Часть 1
28 сентября 2016 г. в 18:32
Я не помню, как выглядит мама, помню лишь ее голос, манеру говорить, походку. Всегда сначала я чувствую запах: ноты сирени, переплетающиеся с ванилью и морозной свежестью, ужасно странное сочетание, но оно ее. В одежде мама тоже любит странность, то взрывы красок, то слишком спокойные цвета. Наверное, в глубине ее души все еще живет молодая девушка — хиппи, готовая ездить в вонючих маленьких автобусах, оголять перед толпой грудь, бегать босиком по засыпанной мусором траве фестивалей, отращивать волосы, где только можно, и гордиться своей уникальностью. Но сейчас она вынуждена умеривать свой пыл, являясь матерью четырех детей, возглавляя партию зеленых или кого-то там еще, постоянно посещая званые ужины. Но выходные все еще созданы для них с папой. Жаль, я не знаю, как выглядит моя семья…
Островок, где я живу, совсем маленький, в основном на нем живут рыбаки с семьями, а в наш век технического прогресса едва ли остались целые династии, занимающиеся чем-либо, в основном свое ремесло продолжают лелеять старики. Мистер Джефферсон и его жена Мери приятные люди, по четвергам она заходит ко мне на чай, принося свой фирменный грушевый пирог. Груши я люблю. Я не знаю, как выглядит Мери, но мама говорит, она очень милая старушка. Наверное. Мне нравится ее дорогой кашемировый бежевый свитер, привезенный из Парижа. Хотела бы я побывать во Франции, но там столько людей… Во всех городах слишком много людей, разных людей…

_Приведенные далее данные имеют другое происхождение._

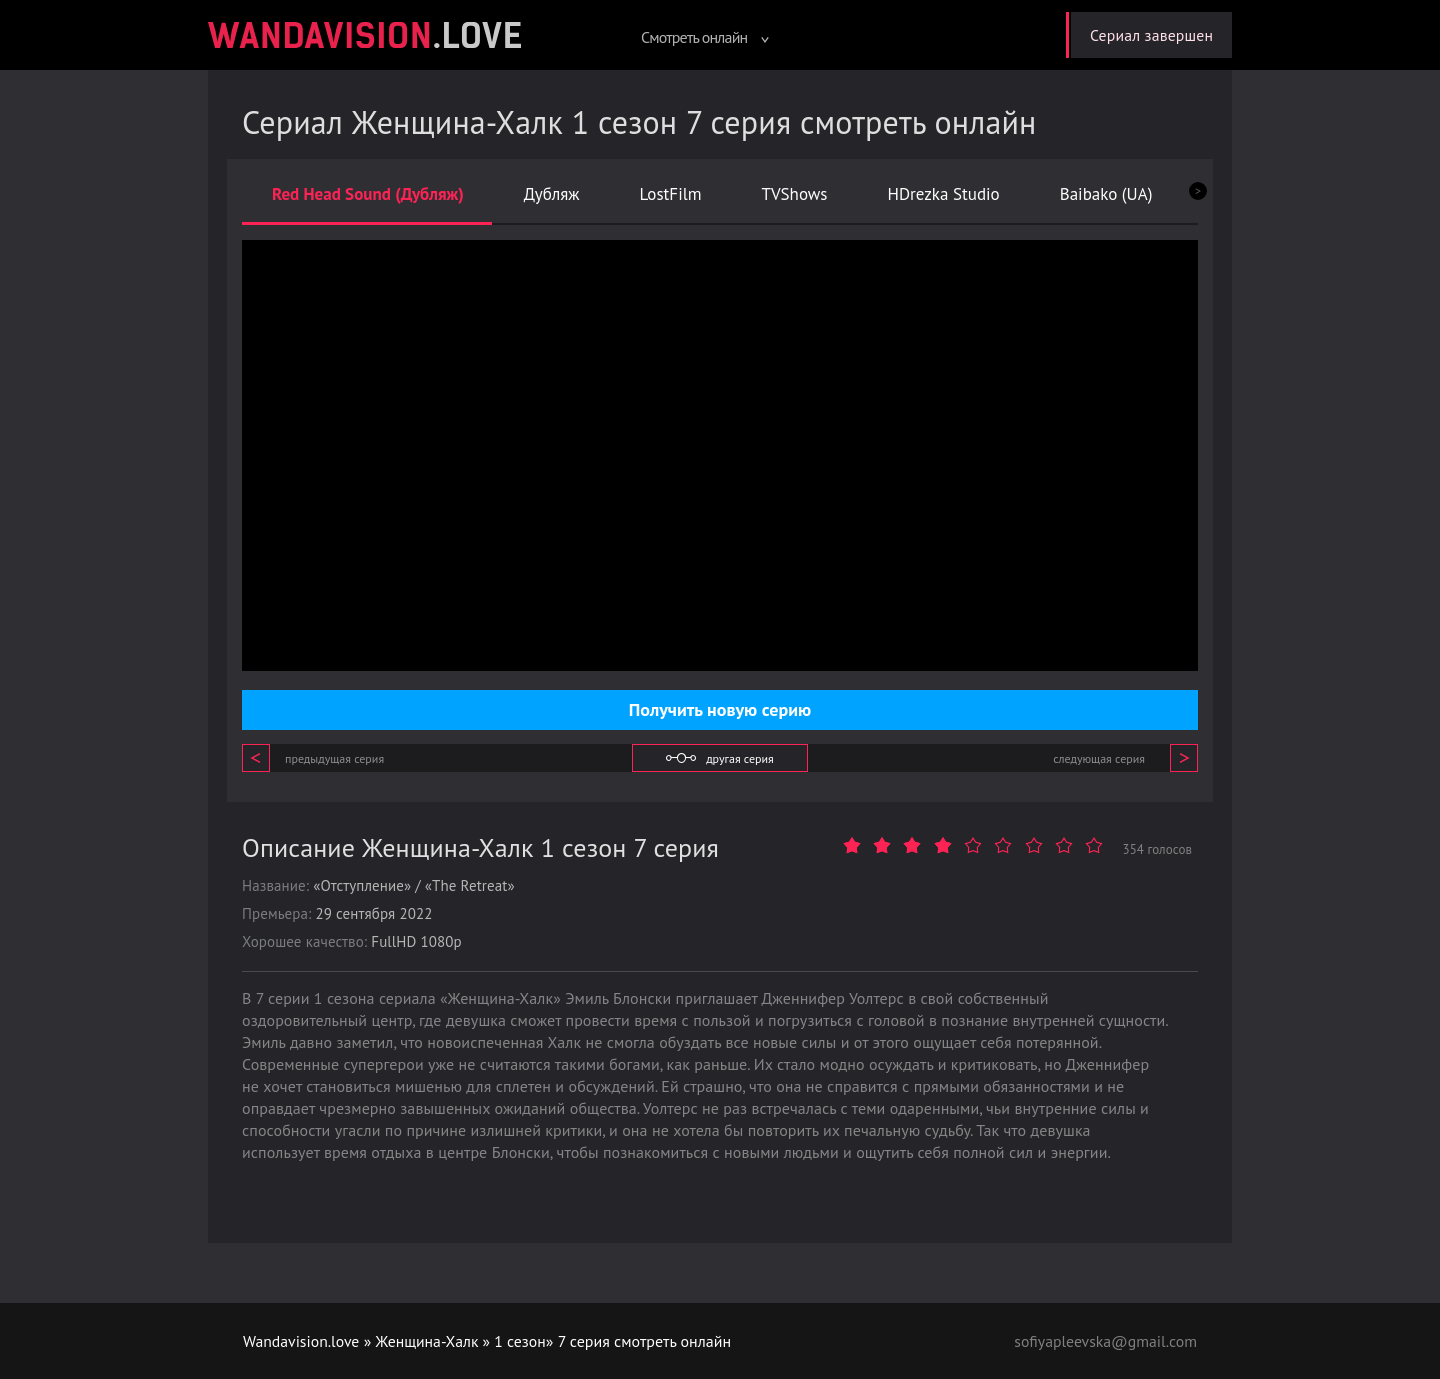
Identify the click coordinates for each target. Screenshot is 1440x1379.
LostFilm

Маккалены — коренные Ирландцы — приносят мне постоянно какие-нибудь свои книги, у них громадный дом на вершине острова с не менее громадной библиотекой. Меня они любят. По понедельникам мы собираемся у них в гостиной, разжигаем камин и пьем ароматный брусничный чай, разговаривая. Бабушка Маккален связала мне теплые носки из шерсти горных овец и свитер, с которым я никогда не расстаюсь. Он уже заношенный, но все еще очень любимый. Папа говорит, что у старика Маккалена перекошена правая сторона лица вследствие инсульта, но я этого не вижу. Зато вижу, как нежно он целует свою жену в лоб, как дрожат его сухие, покрытые тонкой кожей с магистралями вен руки от старости. Мне горько думать, что когда-нибудь они перестанут дрожать и станут ледяными, как камни мостовой, по которой редко проезжают автомобили детей стариков, приехавшие на уикенд к родителям.

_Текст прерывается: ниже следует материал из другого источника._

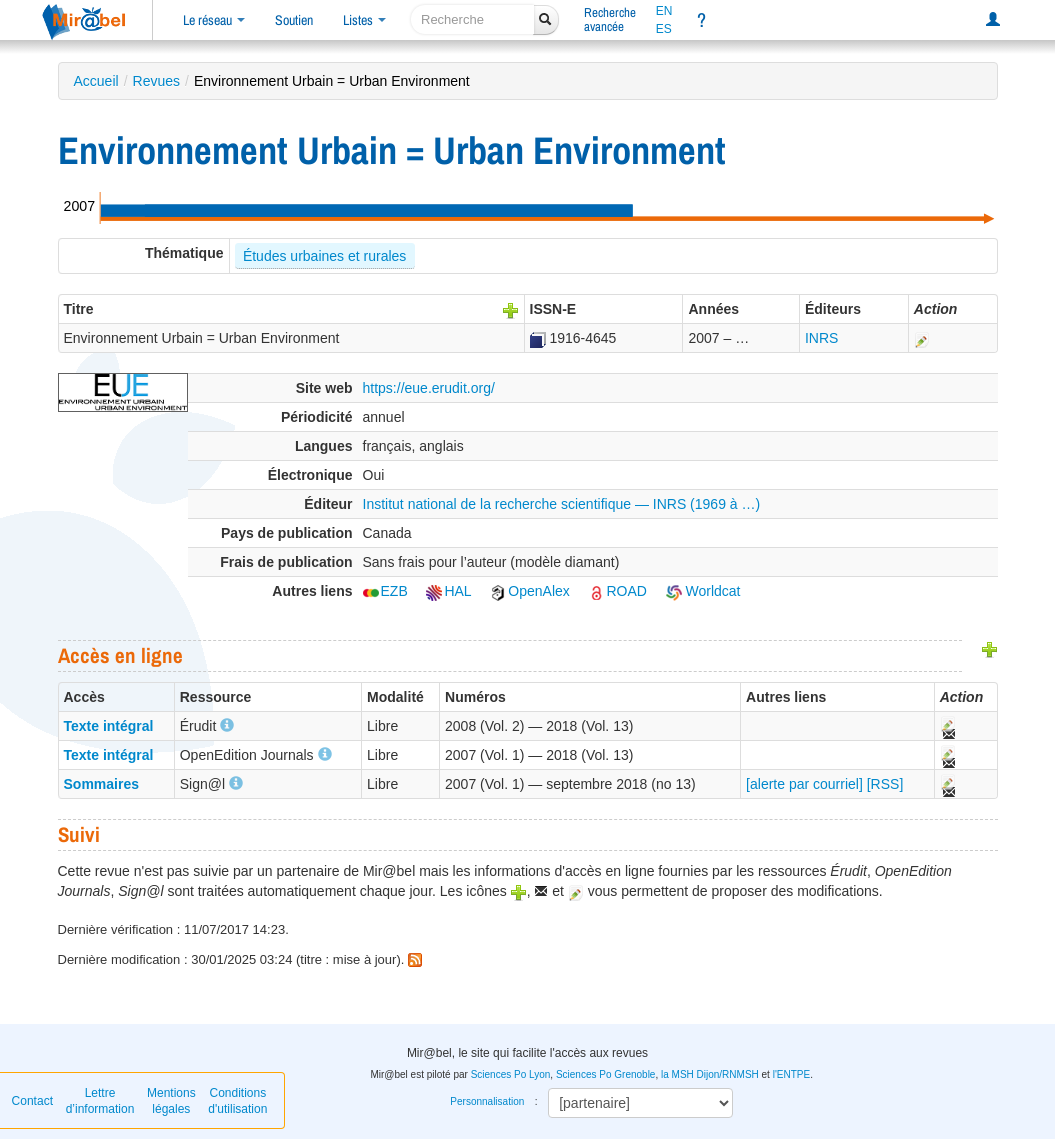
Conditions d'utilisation (237, 1101)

Визиты приходятся на воскресенье — день, когда я не выхожу из дома. Остров гудит, словно огромный рой, оживает, жужжит. Мне страшно подходить к окну и смотреть на дорогу, я слушаю. Смеются дети, шлепают по лужам, налетают друг на друга, на ограды, визжат. Интересно, какие у них лица? Все ли они статичны, может, я не так уж и больна…
Мама с папой редко приезжают, я знаю, они стыдятся. Я тоже стыжусь… В моем доме нет зеркал. Я не хочу видеть себя, мне достаточно понимать, кто я такая. Хотя, я совру, если скажу, что не всматриваюсь в прозрачный бульон, который варю для старого мистера Билла, живущего по соседству, не смотрю в ложки и половники, пытаясь узнать ту, кто смотрит на меня в ответ, искаженная изгибами посуды. Замираю перед оконным стеклом, когда ночь медленно накрывает полотном наш маленький островок, зажигает огоньки домов, такие уютные и приветливые. Чужачка смотрит на меня в ответ с улицы, тоже уже без страха изучая черты моего лица. Кто же ты такая? Почему ты всегда такая разная, но такая похожая? Те же волосы, руки, одежда, как у меня, но ты — не я. Кто же ты?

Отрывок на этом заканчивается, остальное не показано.